The Green Valley Ranch (GVR) middle school campus opened in 2010 along with the DSST Home Office, followed by the GVR high school and Cole middle school in 2011. The following year, the College View middle school opened.

In 2013, the Cedar (previously Byers) middle school campus opened. It was slated to occupy the building previously used by the Denver School of the Arts (DSA). The Cedar building was still undergoing $19 million in renovation, and its inaugural year was at the Calvary Temple Pearl Church in the Cherry Creek neighborhood.

In 2014, the Cole high school and Conservatory Green middle school opened. The following year, the College View high school opened. In 2016, both the Cedar high school and Henry middle school opened. By 2017, Conservatory Green opened its high school and in 2018 DSST opened a middle school at the Noel campus.

The first campus in Aurora opened in 2019 as Aurora Science and Tech (AST).

In October 2020, the DPS school board denied a request to open a corresponding high school for the DSST Noel campus.

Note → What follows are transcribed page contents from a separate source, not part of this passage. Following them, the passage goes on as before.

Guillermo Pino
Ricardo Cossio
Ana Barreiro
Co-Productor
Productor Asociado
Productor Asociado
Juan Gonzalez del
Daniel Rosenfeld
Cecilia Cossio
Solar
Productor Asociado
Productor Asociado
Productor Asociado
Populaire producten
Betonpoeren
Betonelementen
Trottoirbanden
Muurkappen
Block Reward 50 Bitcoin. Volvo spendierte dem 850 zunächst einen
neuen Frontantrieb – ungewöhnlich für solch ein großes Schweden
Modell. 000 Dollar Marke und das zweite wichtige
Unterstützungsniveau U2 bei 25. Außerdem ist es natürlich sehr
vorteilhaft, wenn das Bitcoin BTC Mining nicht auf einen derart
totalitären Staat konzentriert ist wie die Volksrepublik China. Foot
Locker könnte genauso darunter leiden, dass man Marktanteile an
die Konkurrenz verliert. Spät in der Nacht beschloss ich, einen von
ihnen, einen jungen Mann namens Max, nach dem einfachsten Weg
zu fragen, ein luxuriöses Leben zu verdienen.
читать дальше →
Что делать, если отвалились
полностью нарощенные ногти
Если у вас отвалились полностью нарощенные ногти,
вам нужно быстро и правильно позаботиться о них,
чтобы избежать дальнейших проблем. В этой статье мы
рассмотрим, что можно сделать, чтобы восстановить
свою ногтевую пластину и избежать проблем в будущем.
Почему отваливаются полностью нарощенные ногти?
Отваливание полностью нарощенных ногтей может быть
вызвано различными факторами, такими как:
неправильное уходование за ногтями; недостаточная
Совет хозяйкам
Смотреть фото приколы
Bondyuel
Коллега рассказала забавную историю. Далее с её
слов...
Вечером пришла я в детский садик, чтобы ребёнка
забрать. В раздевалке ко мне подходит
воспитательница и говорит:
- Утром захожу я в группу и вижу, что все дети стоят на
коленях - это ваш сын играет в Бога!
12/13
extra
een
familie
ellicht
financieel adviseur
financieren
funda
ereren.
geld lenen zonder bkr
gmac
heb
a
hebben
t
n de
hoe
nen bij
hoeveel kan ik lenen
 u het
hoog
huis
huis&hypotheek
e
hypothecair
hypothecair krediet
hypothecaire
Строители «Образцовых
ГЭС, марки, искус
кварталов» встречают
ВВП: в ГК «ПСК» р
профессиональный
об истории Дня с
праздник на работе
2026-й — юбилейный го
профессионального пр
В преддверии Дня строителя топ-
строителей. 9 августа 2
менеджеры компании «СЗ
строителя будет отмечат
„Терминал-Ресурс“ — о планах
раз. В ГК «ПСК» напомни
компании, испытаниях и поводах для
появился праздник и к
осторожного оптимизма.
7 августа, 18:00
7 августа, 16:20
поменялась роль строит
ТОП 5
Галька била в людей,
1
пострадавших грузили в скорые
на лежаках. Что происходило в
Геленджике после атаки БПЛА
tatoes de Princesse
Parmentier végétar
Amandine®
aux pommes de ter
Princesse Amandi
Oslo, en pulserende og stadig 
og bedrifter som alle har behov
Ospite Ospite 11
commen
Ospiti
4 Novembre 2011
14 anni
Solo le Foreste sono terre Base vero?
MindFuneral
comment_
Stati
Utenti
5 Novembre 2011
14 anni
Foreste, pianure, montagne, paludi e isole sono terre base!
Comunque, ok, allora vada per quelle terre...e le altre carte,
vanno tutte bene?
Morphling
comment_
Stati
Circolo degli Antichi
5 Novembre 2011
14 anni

The following day, DSST appealed the decision and in November 2020, the State Board of Education granted the appeal to open a high school instead at the Elevate campus, opening the door for Noel middle school students to continue locally at a DSST campus.

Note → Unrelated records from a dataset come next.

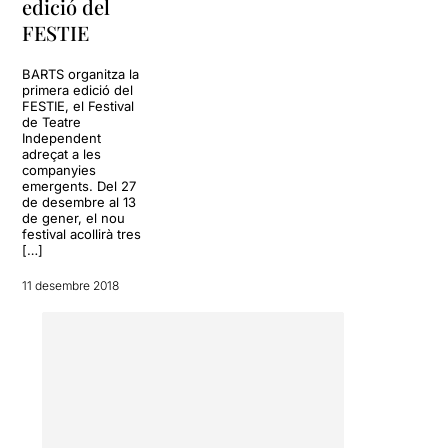
edició del
interpretacions dels actors
FESTIE
que formen aquesta
aventura, una
entrega i
entusiasme que es
BARTS organitza la
trasllada a l’espectador des
primera edició del
FESTIE, el Festival
del primer moment
. A més,
de Teatre
totes les actuacions
Independent
aconsegueixen establir-se
adreçat a les
en un mateix nivell,
companyies
emergents. Del 27
compartint amb el públic la
de desembre al 13
sincronia i enteniment
de gener, el nou
entre cadascun dels
festival acollirà tres
personatges
. Eloi Benet,
[…]
Cris Codina, Esperança
11 desembre 2018
Crepí, Carles Cruces i Toni
Figuera són els encarregats
d’enganxar-nos a la butaca i
voler molt més.
Una comèdia satírica i
reivindicativa
que juga amb
l’escenografia, amb les llums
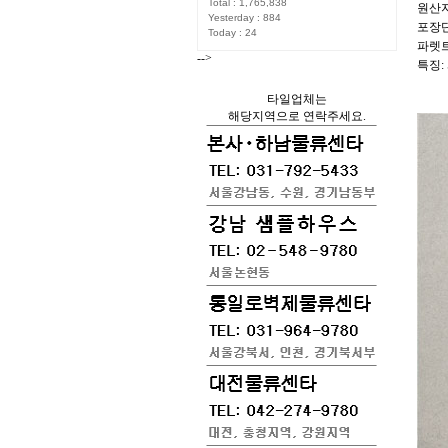
Total : 1,765,838
원산지
Yesterday : 884
포장단위
Today : 24
파렛트단
-->
특징:
타일업체는
해당지역으로 연락주세요.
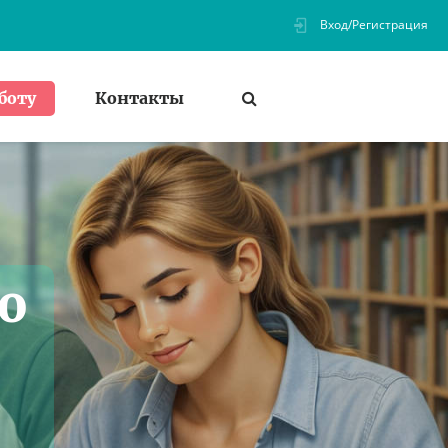
Вход/Регистрация
Контакты
боту
о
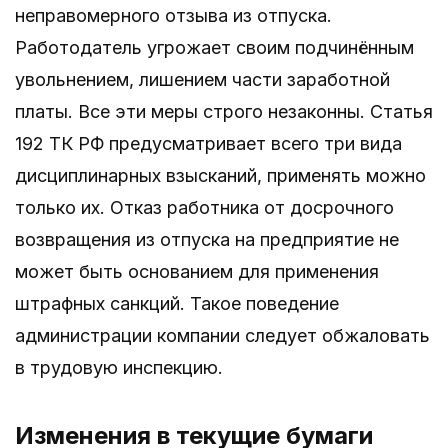
неправомерного отзыва из отпуска.
Работодатель угрожает своим подчинённым
увольнением, лишением части заработной
платы. Все эти меры строго незаконны. Статья
192 ТК РФ предусматривает всего три вида
дисциплинарных взысканий, применять можно
только их. Отказ работника от досрочного
возвращения из отпуска на предприятие не
может быть основанием для применения
штрафных санкций. Такое поведение
администрации компании следует обжаловать
в трудовую инспекцию.
Изменения в текущие бумаги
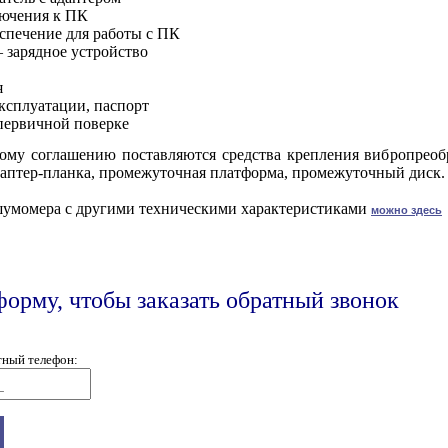
лючения к ПК
спечение для работы с ПК
– зарядное устройство
я
эксплуатации, паспорт
 первичной поверке
ому соглашению поставляются средства крепления вибропреобр
даптер-планка, промежуточная платформа, промежуточный диск.
шумомера с другими техническими характеристиками
можно здесь
форму, чтобы заказать обратный звонок
тный телефон:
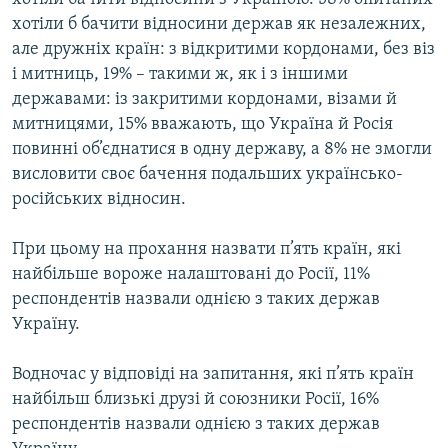
хотіли б бачити відносини держав як незалежних,
але дружніх країн: з відкритими кордонами, без віз
і митниць, 19% – такими ж, як і з іншими
державами: із закритими кордонами, візами й
митницями, 15% вважають, що Україна й Росія
повинні об’єднатися в одну державу, а 8% не змогли
висловити своє бачення подальших українсько-
російських відносин.
При цьому на прохання назвати п’ять країн, які
найбільше вороже налаштовані до Росії, 11%
респондентів назвали однією з таких держав
Україну.
Водночас у відповіді на запитання, які п’ять країн
найбільш близькі друзі й союзники Росії, 16%
респондентів назвали однією з таких держав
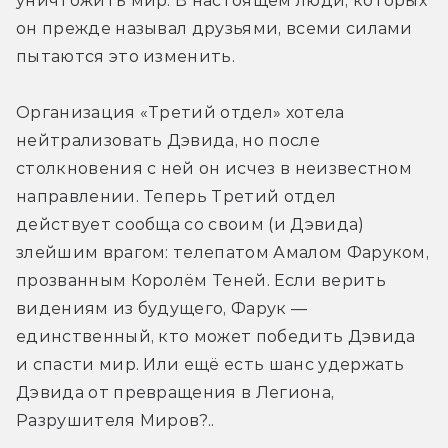
уничтожить мир. В настоящем люди, которых 
он прежде называл друзьями, всеми силами 
пытаются это изменить.
Организация «Третий отдел» хотела 
нейтрализовать Дэвида, но после 
столкновения с ней он исчез в неизвестном 
направлении. Теперь Третий отдел 
действует сообща со своим (и Дэвида) 
злейшим врагом: телепатом Амалом Фаруком, 
прозванным Королём Теней. Если верить 
видениям из будущего, Фарук — 
единственный, кто может победить Дэвида 
и спасти мир. Или ещё есть шанс удержать 
Дэвида от превращения в Легиона, 
Разрушителя Миров?..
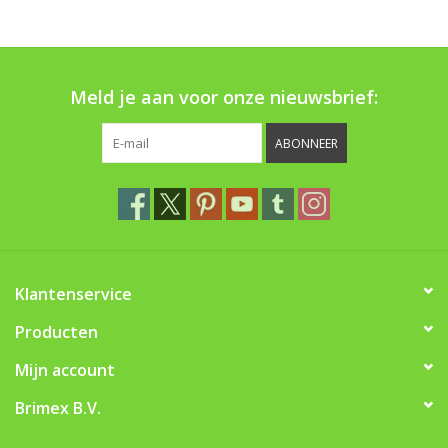
Boom bewatering
Nieuws
Meld je aan voor onze nieuwsbrief:
Treeportleden:
ABONNEER
Blog
Merken
Klantenservice
Producten
Mijn account
Brimex B.V.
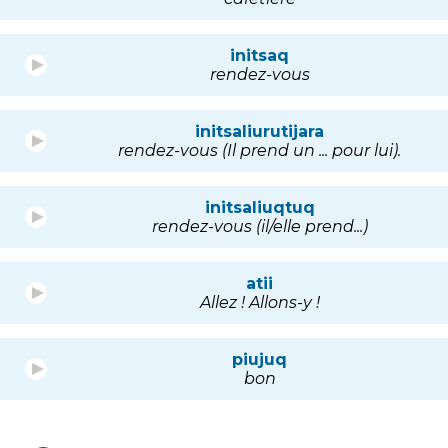
initsaq
rendez-vous
initsaliurutijara
rendez-vous (Il prend un ... pour lui).
initsaliuqtuq
rendez-vous (il/elle prend...)
atii
Allez ! Allons-y !
piujuq
bon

Following the appeal win, DSST opened the Elevate Northeast campus in 2021. In the same year, the Henry campus closed and consolidated with the College View campus. In 2022, the AST high school opened. The Noel middle school also moved to the Elevate campus and took on the Elevate Middle School name.

==Recognition==
According to the 2015 U.S. News & World Report ranking of American public high schools, the Stapleton campus was nationally ranked 192nd, 158th in STEM education, 55th among charter schools, and 5th in Colorado. In the same year, the school was ranked 5th in mathematics proficiency, tied for 15th in reading proficiency, and was ranked 5th in college readiness, in the state. In a 2014 Denver School Performance report, five of the top six schools in Denver were part of DSST.

Since graduating its first class in 2008, 100 percent of DSST: Montview and DSST: Green Valley Ranch seniors have been accepted to a four-year university. In April 2026, DSST Public Schools' celebrated its 18th consecutive year of achieving 100 percent college acceptance across its campuses in Denver and Aurora.

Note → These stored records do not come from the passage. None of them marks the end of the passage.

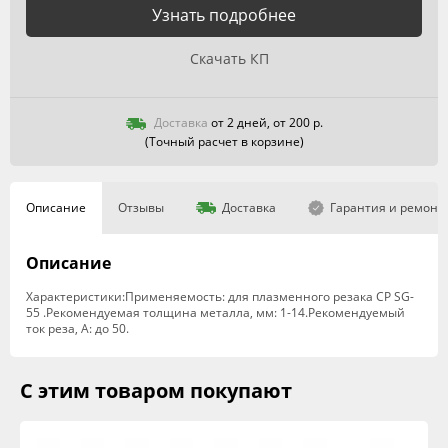
Узнать подробнее
Скачать КП
Доставка
от 2 дней, от 200 р.
(Точный расчет в корзине)
Описание
Отзывы
Доставка
Гарантия и ремонт
Описание
Характеристики:Применяемость: для плазменного резака CP SG-
55 .Рекомендуемая толщина металла, мм: 1-14.Рекомендуемый
ток реза, А: до 50.
С этим товаром покупают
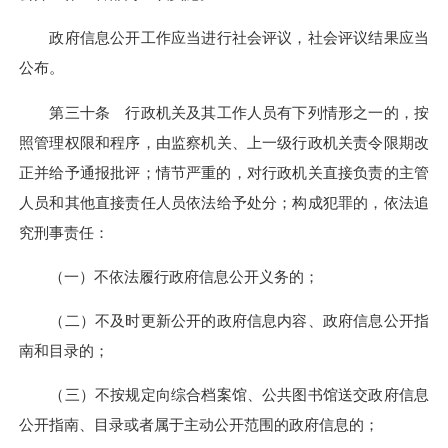
政府信息公开工作应当进行社会评议，社会评议结果应当
公布。
第三十条 行政机关及其工作人员有下列情形之一的，按
照管理权限和程序，由监察机关、上一级行政机关责令限期改
正并给予通报批评；情节严重的，对行政机关直接负责的主管
人员和其他直接责任人员依法给予处分；构成犯罪的，依法追
究刑事责任：
（一）不依法履行政府信息公开义务的；
（二）不及时更新公开的政府信息内容、政府信息公开指
南和目录的；
（三）不按规定向综合档案馆、公共图书馆送交政府信息
公开指南、目录或者属于主动公开范围的政府信息的；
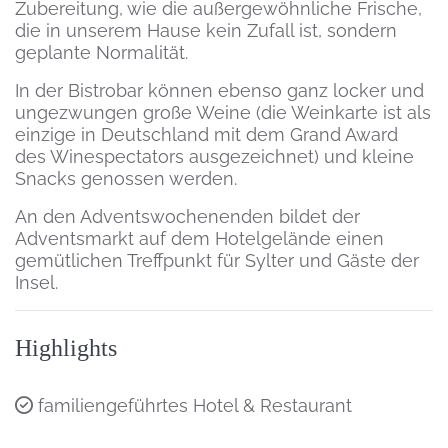
Zubereitung, wie die außergewöhnliche Frische,
die in unserem Hause kein Zufall ist, sondern
geplante Normalität.
In der Bistrobar können ebenso ganz locker und
ungezwungen große Weine (die Weinkarte ist als
einzige in Deutschland mit dem Grand Award
des Winespectators ausgezeichnet) und kleine
Snacks genossen werden.
An den Adventswochenenden bildet der
Adventsmarkt auf dem Hotelgelände einen
gemütlichen Treffpunkt für Sylter und Gäste der
Insel.
Highlights
familiengeführtes Hotel & Restaurant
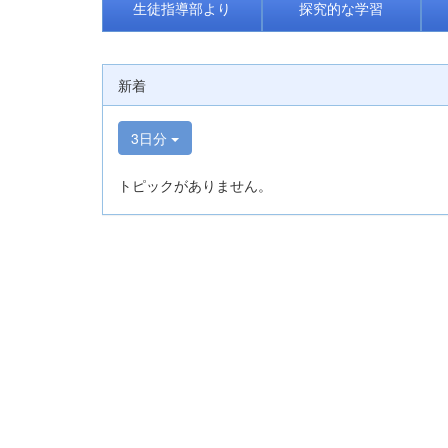
生徒指導部より
探究的な学習
新着
3日分
トピックがありません。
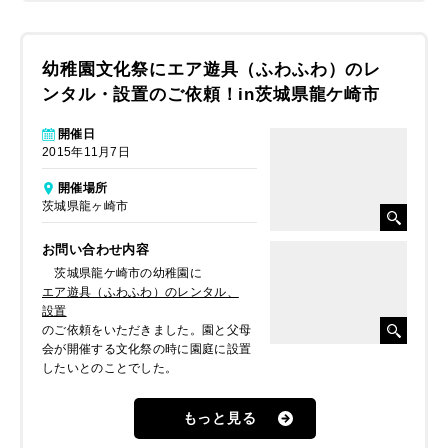
幼稚園文化祭にエア遊具（ふわふわ）のレ
ンタル・設置のご依頼！in茨城県龍ケ崎市
開催日
2015年11月7日
開催場所
茨城県龍ヶ崎市
お問い合わせ内容
茨城県龍ケ崎市の幼稚園に
エア遊具（ふわふわ）のレンタル、
設置
のご依頼をいただきました。園と父母
会が開催する文化祭の時に園庭に設置
したいとのことでした。
もっと見る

DSST is recognized for its values-centered culture, daily emphasizing respect and responsibility,
and has been regarded as one of the top mid-size workplaces in Colorado.

==Demographics==

Statistics, 2017 school year (all in %)
|  | Male | Female | Free/reduced lunch 2015-16 | Black/African American | Asian | Hispanic/ Latino | White |
| DSST: Cedar (middle) | 53 | 47 | 45 | 12 | 5 | 30 | 48 |
| DSST: Cedar (high) | 61 | 39 | 45 | 11 | 4 | 30 | 47 |
| DSST: Cole (middle) | 54 | 46 | 91 | 16 | 1 | 78 | 4 |
| DSST: Cole (high) | 53 | 47 | 79 | 18 | 3 | 69 | 9 |
| DSST: College View (middle) | 52 | 48 | 93 | 1 | 5 | 91 | 5 |
| DSST: College View (high) | 53 | 47 | 89 | 1 | 5 | 87 | 4 |
| DSST: Conservatory Green (middle) | 55 | 45 | 64 | 27 | 5 | 46 | 17 |
| DSST: Conservatory Green (high) | 55 | 45 | 59 | 25 | 3 | 48 | 15 |
| DSST: Green Valley Ranch (middle) | 50 | 50 | 79 | 23 | 8 | 60 | 5 |
| DSST: Green Valley Ranch (high) | 52 | 48 | 73 | 21 | 11 | 56 | 8 |
| DSST: Montview (middle) | 51 | 49 | 69 | 31 | 3 | 41 | 16 |
| DSST: Montview (high) | 54 | 46 | 52 | 25 | 5 | 35 | 28 |
| DSST: Henry (middle) | 57 | 43 | 86 | 3 | 6 | 74 | 13 |
Notes No available data for DSST Elevate @ Noel Campus (opened 2018-2019) No available data for DSST: Elevate (Opened 2021-22)

==Support==
Donors have played a significant role in the establishment and expansion of DSST. Notable contributions include a $7 million gift by Liberty Media chairman John C. Malone, a $3 million grant by the Daniels Fund, $1 million gift by media mogul Oprah Winfrey, a $1 million donation by the Anna and John Sie Foundation, a $500,000 grant by the Thiry-O'Leary Foundation, and a $50,000 grant by the Bill and Melinda Gates Foundation.